• WORK INSTRUCTION:
The expected output is every line from the one containing "the local council, his" to the end of the data below, exactly, and no other line.

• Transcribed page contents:
──────────────────────────────

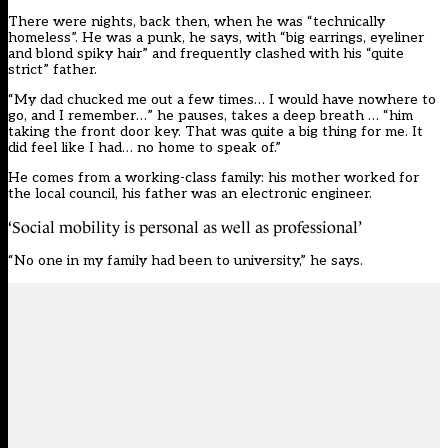
There were nights, back then, when he was “technically
homeless”. He was a punk, he says, with “big earrings, eyeliner
and blond spiky hair” and frequently clashed with his “quite
strict” father.
“My dad chucked me out a few times… I would have nowhere to
go, and I remember…” he pauses, takes a deep breath … “him
taking the front door key. That was quite a big thing for me. It
did feel like I had… no home to speak of.”
He comes from a working-class family: his mother worked for
the local council, his father was an electronic engineer.
‘Social mobility is personal as well as professional’
“No one in my family had been to university,” he says.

──────────────────────────────

• RESULT OF THE TASK:
the local council, his father was an electronic engineer.
‘Social mobility is personal as well as professional’
“No one in my family had been to university,” he says.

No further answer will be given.